August 12, 2012

11 Core Big Data Workload Design Patterns

As big data use cases proliferate in telecom, health care, government, Web 2.0, retail etc there is a need to create a library of big data workload patterns. Flutura has created a Big data workload design pattern to help map out common solution constructs. There are 11 distinct workloads showcased which have common patterns across many business use cases.
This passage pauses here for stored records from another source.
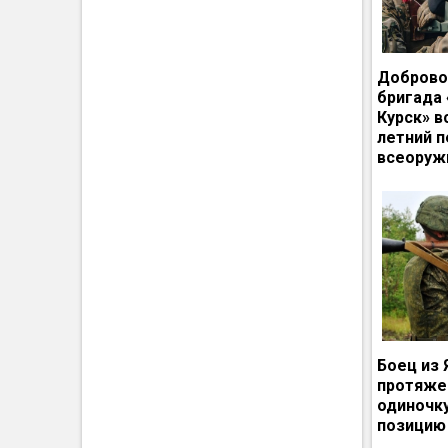
Доброво
бригада
Курск» в
летний п
всеоруж
Боец из 
протяже
одиночк
позицию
A Big data workload design pattern is a template for identifying and solving commonly occurring big data workloads. The big data workloads stretching today’s storage and computing architecture could be human generated or machine generated. The big data design pattern may manifest itself in many domains like telecom, health care that can be used in many different situations. But irrespective of the domain they manifest in the solution construct can be used. Once the set of big data workloads associated with a business use case is identified it is easy to map the right architectural constructs required to service the workload - columnar, Hadoop, name value, graph databases, complex event processing (CEP) and machine learning processes

Here is a birds eye view of the various workload patterns

Data Workload-1:  Synchronous streaming real time event sense and respond workload
It essentially consists of matching incoming event streams with predefined behavioural patterns & after observing signatures unfold in real time, respond to those patterns instantly.
Example:  In  registered user digital analytics  scenario one specifically examines the last 10 searches done by registered digital consumer, so  as to serve a customized and highly personalized page  consisting of categories he/she has been digitally engaged. Also depending on whether the customer has done price sensitive search or value conscious search (which can be inferred by examining the search order parameter in the click stream) one can render budget items first or luxury items first
Similarly let’s now switch over to a health care situation.  In hospitals patients are tracked across three event streams – respiration, heart rate and blood pressure in real time. (ECG is supposed to record about 1000 observations per second). These event streams can be matched for patterns which indicate the beginnings of fatal infections and medical intervention put in place

Data Workload-2:  Ingestion of High velocity events - insert only (no update) workload
This is a unique workload widely experienced while ingesting terabytes of sensor and machine generated data. These are insert only workloads with no updates or lookup workloads
Example: Ingesting millions of micro events streaming from log files , Firewall alarms, sensor data, and the click stream data torrent. It is estimated that a Boeing flight has the potential to generate 200 terabytes of data on a single flight. Data from vibration sensors, temperature sensors, strain gauges, position data, speed etc … Imagine ingesting all this data for all the flights !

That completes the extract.